Extracted page text data
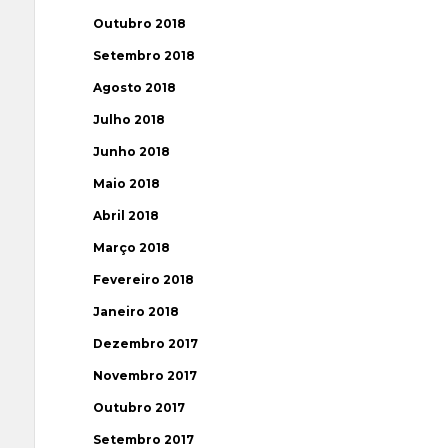
Outubro 2018
Setembro 2018
Agosto 2018
Julho 2018
Junho 2018
Maio 2018
Abril 2018
Março 2018
Fevereiro 2018
Janeiro 2018
Dezembro 2017
Novembro 2017
Outubro 2017
Setembro 2017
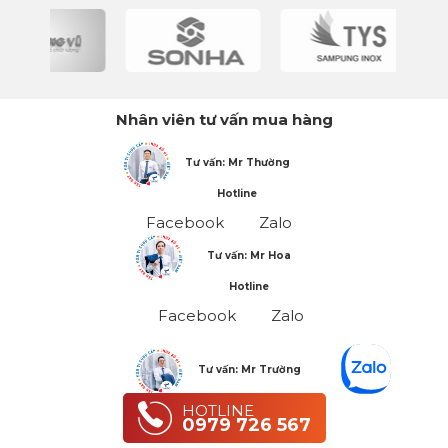
Nhân viên tư vấn mua hàng
Tư vấn: Mr Thường
Hotline
Facebook
Zalo
Tư vấn: Mr Hoa
Hotline
Facebook
Zalo
Tư vấn: Mr Trường
Hotline
HOTLINE
0979 726 567
Facebook
Zalo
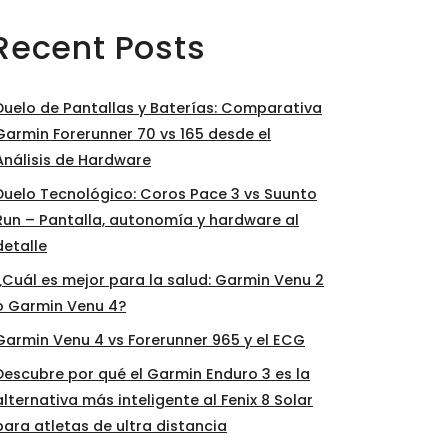
Recent Posts
Duelo de Pantallas y Baterías: Comparativa
Garmin Forerunner 70 vs 165 desde el
Análisis de Hardware
Duelo Tecnológico: Coros Pace 3 vs Suunto
Run – Pantalla, autonomía y hardware al
detalle
¿Cuál es mejor para la salud: Garmin Venu 2
o Garmin Venu 4?
Garmin Venu 4 vs Forerunner 965 y el ECG
Descubre por qué el Garmin Enduro 3 es la
alternativa más inteligente al Fenix 8 Solar
para atletas de ultra distancia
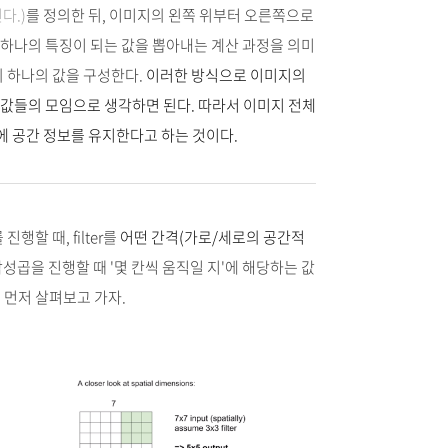
다.)
를 정의한 뒤, 이미지의 왼쪽 위부터 오른쪽으로
 부분에서 하나의 특징이 되는 값을 뽑아내는 계산 과정을 의미
map의 하나의 값을 구성한다.
이러한 방식으로 이미지의
한 특징값들의 모임으로 생각하면 된다. 따라서 이미지 전체
에 공간 정보를 유지한다고 하는 것이다.
 진행할 때, filter를
어떤 간격(가로/세로의 공간적
가 합성곱을 진행할 때 '몇 칸씩 움직일 지'에 해당하는 값
de를 먼저 살펴보고 가자.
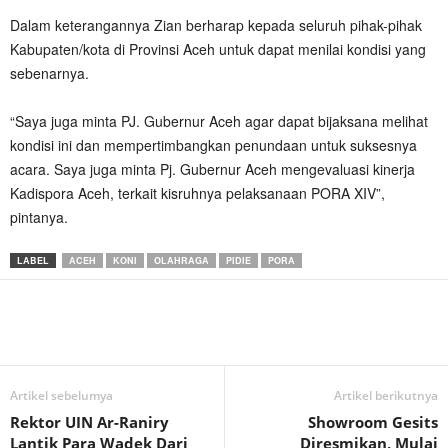
Dalam keterangannya Zian berharap kepada seluruh pihak-pihak
Kabupaten/kota di Provinsi Aceh untuk dapat menilai kondisi yang
sebenarnya.
“Saya juga minta PJ. Gubernur Aceh agar dapat bijaksana melihat
kondisi ini dan mempertimbangkan penundaan untuk suksesnya
acara. Saya juga minta Pj. Gubernur Aceh mengevaluasi kinerja
Kadispora Aceh, terkait kisruhnya pelaksanaan PORA XIV”,
pintanya.
LABEL
ACEH
KONI
OLAHRAGA
PIDIE
PORA
Artikel sebelumya
Artikel berikutnya
Rektor UIN Ar-Raniry
Showroom Gesits
Lantik Para Wadek Dari
Diresmikan, Mulai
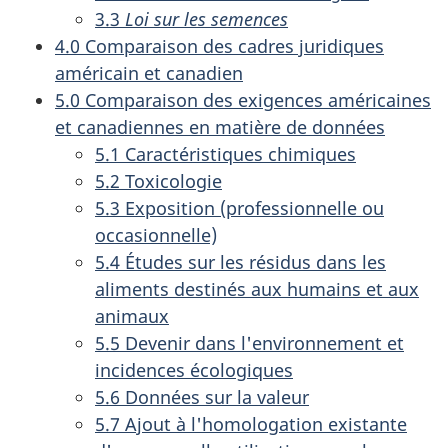
3.3
Loi sur les semences
4.0 Comparaison des cadres juridiques
américain et canadien
5.0 Comparaison des exigences américaines
et canadiennes en matière de données
5.1 Caractéristiques chimiques
5.2 Toxicologie
5.3 Exposition (professionnelle ou
occasionnelle)
5.4 Études sur les résidus dans les
aliments destinés aux humains et aux
animaux
5.5 Devenir dans l'environnement et
incidences écologiques
5.6 Données sur la valeur
5.7 Ajout à l'homologation existante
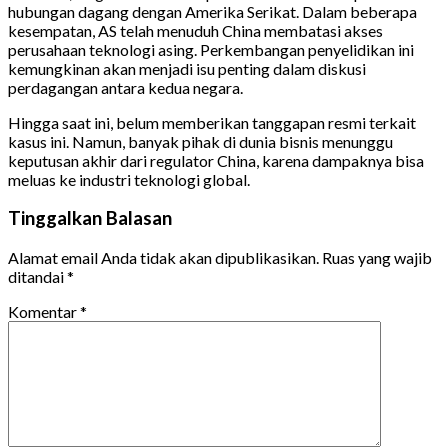
hubungan dagang dengan Amerika Serikat. Dalam beberapa
kesempatan, AS telah menuduh China membatasi akses
perusahaan teknologi asing. Perkembangan penyelidikan ini
kemungkinan akan menjadi isu penting dalam diskusi
perdagangan antara kedua negara.
Hingga saat ini, belum memberikan tanggapan resmi terkait
kasus ini. Namun, banyak pihak di dunia bisnis menunggu
keputusan akhir dari regulator China, karena dampaknya bisa
meluas ke industri teknologi global.
Tinggalkan Balasan
Alamat email Anda tidak akan dipublikasikan.
Ruas yang wajib
ditandai
*
Komentar
*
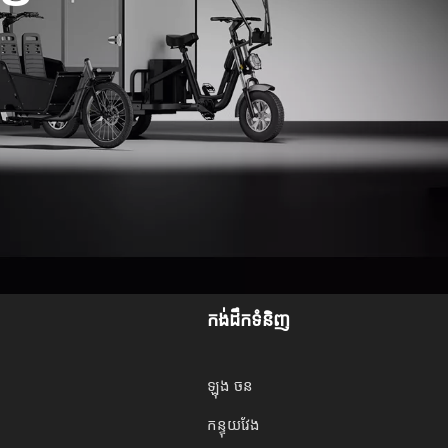
កង់ដឹកទំនិញ
ឡុង ចន
កន្ទុយវែង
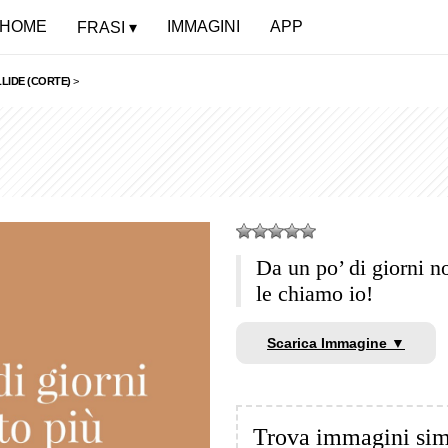
HOME
IMMAGINI
APP
FRASI
LIDE (CORTE)
>
Da un po’ di giorni n
le chiamo io!
Scarica Immagine ▼
Trova immagini sim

Work order: Leave out the pictures and return every record word for word.

Answer space:
Outubro 2018
Setembro 2018
Agosto 2018
Julho 2018
Junho 2018
Maio 2018
Abril 2018
Março 2018
Fevereiro 2018
Janeiro 2018
Dezembro 2017
Novembro 2017
Outubro 2017
Setembro 2017
Nhân viên tư vấn mua hàng
Tư vấn: Mr Thường
Hotline
Facebook
Zalo
Tư vấn: Mr Hoa
Hotline
Facebook
Zalo
Tư vấn: Mr Trường
Hotline
HOTLINE
0979 726 567
Facebook
Zalo
Recent Posts
Duelo de Pantallas y Baterías: Comparativa
Garmin Forerunner 70 vs 165 desde el
Análisis de Hardware
Duelo Tecnológico: Coros Pace 3 vs Suunto
Run – Pantalla, autonomía y hardware al
detalle
¿Cuál es mejor para la salud: Garmin Venu 2
o Garmin Venu 4?
Garmin Venu 4 vs Forerunner 965 y el ECG
Descubre por qué el Garmin Enduro 3 es la
alternativa más inteligente al Fenix 8 Solar
para atletas de ultra distancia
다.)
를 정의한 뒤, 이미지의 왼쪽 위부터 오른쪽으로
 부분에서 하나의 특징이 되는 값을 뽑아내는 계산 과정을 의미
map의 하나의 값을 구성한다.
이러한 방식으로 이미지의
한 특징값들의 모임으로 생각하면 된다. 따라서 이미지 전체
에 공간 정보를 유지한다고 하는 것이다.
 진행할 때, filter를
어떤 간격(가로/세로의 공간적
가 합성곱을 진행할 때 '몇 칸씩 움직일 지'에 해당하는 값
de를 먼저 살펴보고 가자.
Dalam keterangannya Zian berharap kepada seluruh pihak-pihak
Kabupaten/kota di Provinsi Aceh untuk dapat menilai kondisi yang
sebenarnya.
“Saya juga minta PJ. Gubernur Aceh agar dapat bijaksana melihat
kondisi ini dan mempertimbangkan penundaan untuk suksesnya
acara. Saya juga minta Pj. Gubernur Aceh mengevaluasi kinerja
Kadispora Aceh, terkait kisruhnya pelaksanaan PORA XIV”,
pintanya.
LABEL
ACEH
KONI
OLAHRAGA
PIDIE
PORA
Artikel sebelumya
Artikel berikutnya
Rektor UIN Ar-Raniry
Showroom Gesits
Lantik Para Wadek Dari
Diresmikan, Mulai
3.3
Loi sur les semences
4.0 Comparaison des cadres juridiques
américain et canadien
5.0 Comparaison des exigences américaines
et canadiennes en matière de données
5.1 Caractéristiques chimiques
5.2 Toxicologie
5.3 Exposition (professionnelle ou
occasionnelle)
5.4 Études sur les résidus dans les
aliments destinés aux humains et aux
animaux
5.5 Devenir dans l'environnement et
incidences écologiques
5.6 Données sur la valeur
5.7 Ajout à l'homologation existante
hubungan dagang dengan Amerika Serikat. Dalam beberapa
kesempatan, AS telah menuduh China membatasi akses
perusahaan teknologi asing. Perkembangan penyelidikan ini
kemungkinan akan menjadi isu penting dalam diskusi
perdagangan antara kedua negara.
Hingga saat ini, belum memberikan tanggapan resmi terkait
kasus ini. Namun, banyak pihak di dunia bisnis menunggu
keputusan akhir dari regulator China, karena dampaknya bisa
meluas ke industri teknologi global.
Tinggalkan Balasan
Alamat email Anda tidak akan dipublikasikan.
Ruas yang wajib
ditandai
*
Komentar
*
កង់ដឹកទំនិញ
ឡុង ចន
កន្ទុយវែង
HOME
IMMAGINI
APP
FRASI
LIDE (CORTE)
>
Da un po’ di giorni n
le chiamo io!
Scarica Immagine ▼
Trova immagini sim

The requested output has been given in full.